Washington, DC…Mr. Speaker: Every American needs to see Angela Marsden’s tearful video as she pours out her frustrations as a small restaurant owner in Los Angeles. Forced to drastically curtail her business during California’s brutal shutdowns, she took out an $80,000 loan to meet all the expensive requirements to move her dining outside and salvage what was left of her life’s work. Instead, authorities arbitrarily changed the rules, and shut her down again – a death sentence for her ten-year-old restaurant. Yet the same authorities permitted a film production company to offer the very same outdoor dining across the very same parking lot the day she had to close her business. “I’m losing everything,” she says through her tears, “Everything I own is being taken away from me.”
In Staten Island, police hauled a restaurant owner away in handcuffs for desperately trying to re-open his establishment just across the tracks from other restaurants where dining was allowed under precisely the same conditions.
When asked to explain these capricious standards, California Gov. Gavin Newsom smarmed, “I’m deeply empathetic.” That must be a load off their minds.
The Fifth Amendment in our Bill of Rights specifically protects Americans from being deprived of life, liberty or property without due process of law. Where are those rights today?
Congress is now discussing how to provide relief for the thousands of small business owners, their employees, and the families that depend on them, who have been crushed by these reckless edicts. As usual, politicians measure their empathy by how much they’re willing to spend of other people’s money. But the fine point of the matter is this: government cannot support the economy for any significant period of time because government does not finance the economy. The economy finances the government – and when you shut down the economy, you shut down the revenues that go to government.
The only genuine relief from the Covid lockdowns is to end the Covid lockdowns. Why is that so hard for some people to understand?
By now, it should be obvious that the lockdowns have failed to contain this virus. After nine months of this unprecedented experiment in social engineering, the virus continues to spread. Common sense should tell us that the more infectious a virus and the deeper it has already penetrated into a population, the less effective mass isolation will be.
The plight of Angela Marsden and countless victims of these policies tell us clearly what we are very effectively accomplishing: we are destroying our society. We have set in motion countless, avoidable deaths by suicide, drug and alcohol abuse, domestic violence, deferred health treatments and health screenings and poverty that will stalk us for many years to come. We have cost our youth a year of their educations.
Nearly half of American retailers say they are now in imminent danger of permanently closing. Forbes magazine reports (quote) “the number one worry on most small business owners’ minds now is the threat of more government mandated business closures.” Eleven million Americans who had jobs in February don’t have them today.

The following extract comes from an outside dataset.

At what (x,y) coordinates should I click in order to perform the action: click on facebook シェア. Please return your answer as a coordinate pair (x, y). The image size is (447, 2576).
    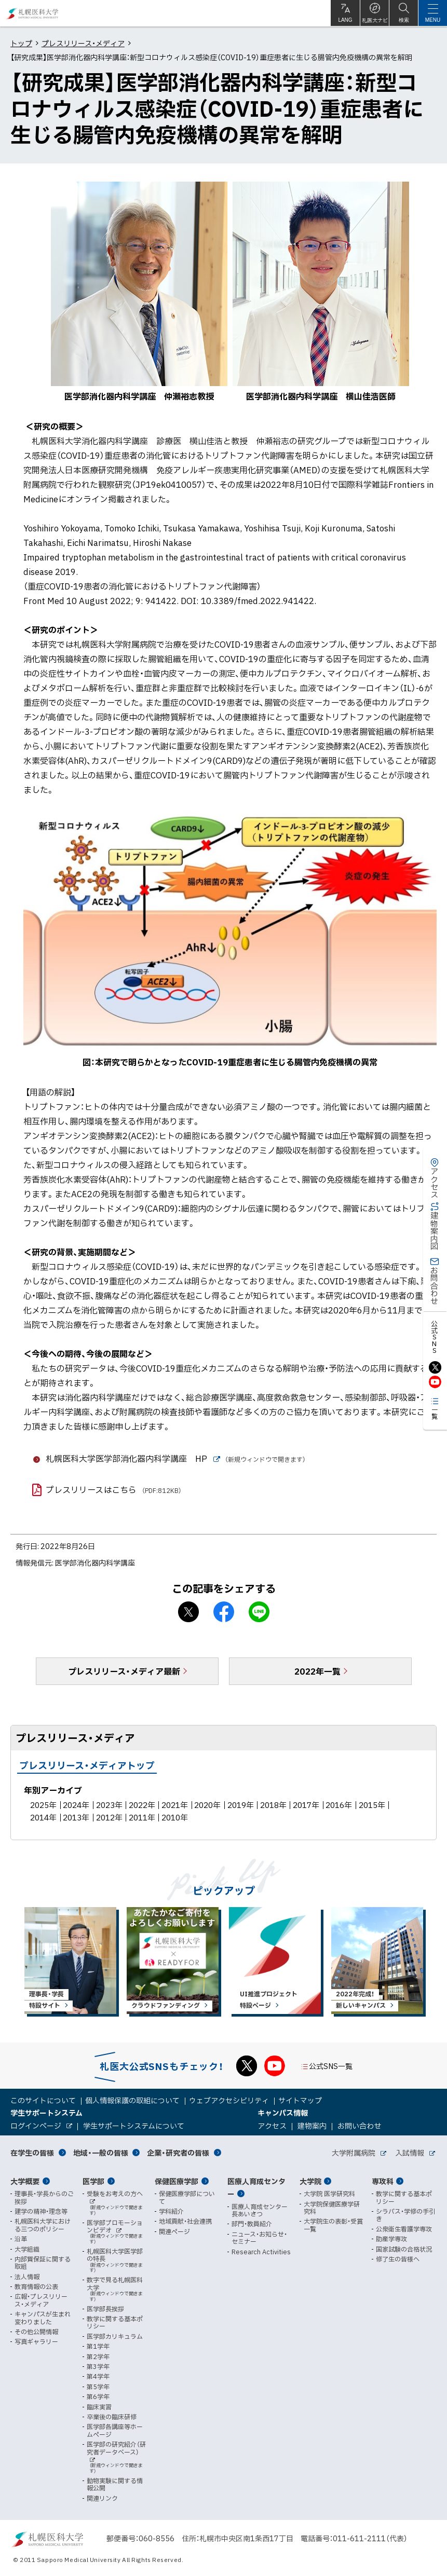     Looking at the image, I should click on (223, 1611).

Modern science and its many breakthroughs in immunology, epidemiology and virology has given us advanced treatments and vaccines unparalleled in human history. But science is grotesquely incompetent to reorder human societies or to change the laws of human nature. Nor does it give officials the omniscience to know what is best for every person in every circumstance. Nor does it give them the right to wantonly destroy people’s lives and livelihoods. After all, medicine’s most ancient command is “First, do no harm.”
We have arbitrarily and indiscriminately destroyed the life’s work and life’s dreams of millions of Americans like Angela Marsden. We have made the most sacred right of Americans to “life, liberty and the pursuit of happiness,” into a hollow and bitter mockery.
The American people don’t need the governor’s empathy and they don’t need politicians’ handouts. They need a government that protects their right to make a living and to lead their own lives according to their own best judgment. They need their Bill of Rights back. And above all, they need their freedom back.